The honeymoon, or remission phase, refers to the period following initial diagnosis when the remaining insulin producing beta cells are functioning well. During this honeymoon, it is easier to control blood sugars, with fewers swings, less risk for hypoglycemia, and lower overall average blood-sugar levels.
Stephen Gitelman, MD, who leads clinical trials of new treatments for the UCSF Diabetes Center, would prefer to see the honeymoon never end. His goal is a marriage between newly diagnosed patients and new treatments that could keep type 1 diabetes under control forever.
Gitelman, director of the UCSF Pediatric Diabetes Program, is enrolling patients in new clinical trials.
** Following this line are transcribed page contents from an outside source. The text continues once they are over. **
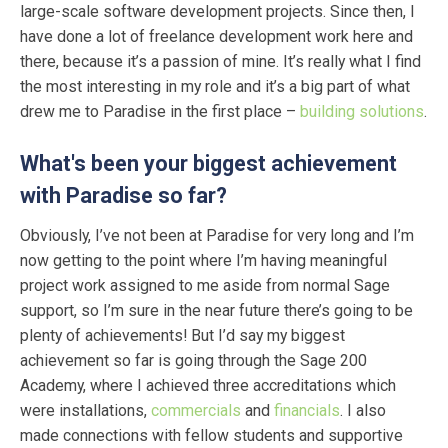
large-scale software development projects. Since then, I
have done a lot of freelance development work here and
there, because it’s a passion of mine. It’s really what I find
the most interesting in my role and it’s a big part of what
drew me to Paradise in the first place –
building solutions
.
What's been your biggest achievement
with Paradise so far?
Obviously, I’ve not been at Paradise for very long and I’m
now getting to the point where I’m having meaningful
project work assigned to me aside from normal Sage
support, so I’m sure in the near future there’s going to be
plenty of achievements! But I’d say my biggest
achievement so far is going through the Sage 200
Academy, where I achieved three accreditations which
were installations,
commercials
and
financials
. I also
made connections with fellow students and supportive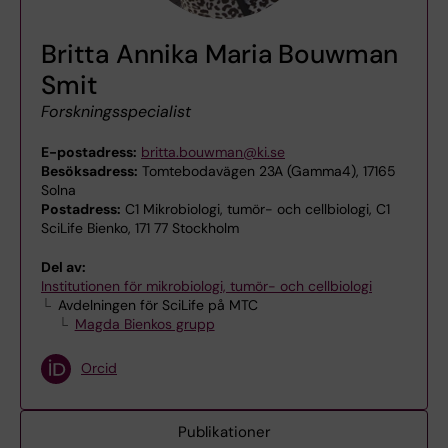
Britta Annika Maria Bouwman
Smit
Forskningsspecialist
E-postadress:
britta.bouwman@ki.se
Besöksadress:
Tomtebodavägen 23A (Gamma4), 17165
Solna
Postadress:
C1 Mikrobiologi, tumör- och cellbiologi, C1
SciLife Bienko, 171 77 Stockholm
Del av:
Institutionen för mikrobiologi, tumör- och cellbiologi
Avdelningen för SciLife på MTC
Magda Bienkos grupp
Orcid
Publikationer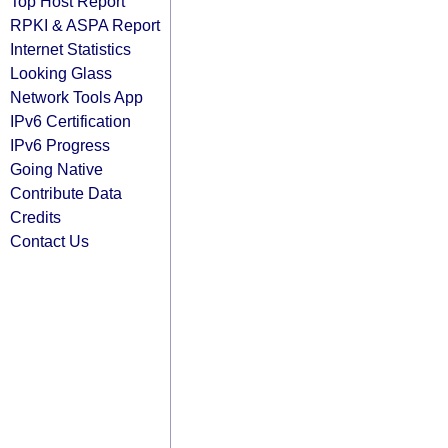
Top Host Report
RPKI & ASPA Report
Internet Statistics
Looking Glass
Network Tools App
IPv6 Certification
IPv6 Progress
Going Native
Contribute Data
Credits
Contact Us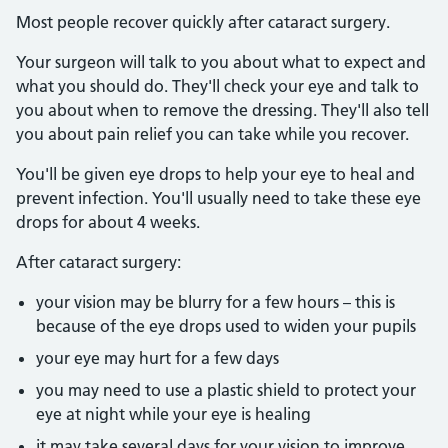
Most people recover quickly after cataract surgery.
Your surgeon will talk to you about what to expect and
what you should do. They'll check your eye and talk to
you about when to remove the dressing. They'll also tell
you about pain relief you can take while you recover.
You'll be given eye drops to help your eye to heal and
prevent infection. You'll usually need to take these eye
drops for about 4 weeks.
After cataract surgery:
your vision may be blurry for a few hours – this is
because of the eye drops used to widen your pupils
your eye may hurt for a few days
you may need to use a plastic shield to protect your
eye at night while your eye is healing
it may take several days for your vision to improve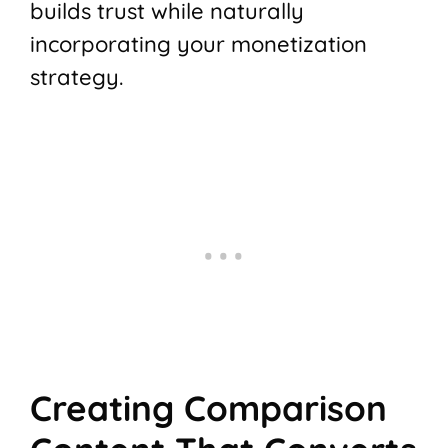
builds trust while naturally
incorporating your monetization
strategy.
Creating Comparison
Among them is a first-in-humans evaluation of a treatment in which a specific type of cell found in the patient’s own blood, will be removed, purified and grown up in the lab, and then infused back into the patient.
“The idea of intervening in new ways at this early stage has really exploded,” Gitelman says.
Since 2000, the UCSF Diabetes Center has rapidly accelerated the pace of research and clinical care in diabetes, including playing a significant leadership role in TrialNet, a research program dedicated to the discovery of new therapies to delay, or prevent, the onset of type 1 diabetes in at-risk individuals. Gitelman serves as UCSF’s study director for TrialNet, a consortium of investigators from 18 of the leading diabetes institutions around the world.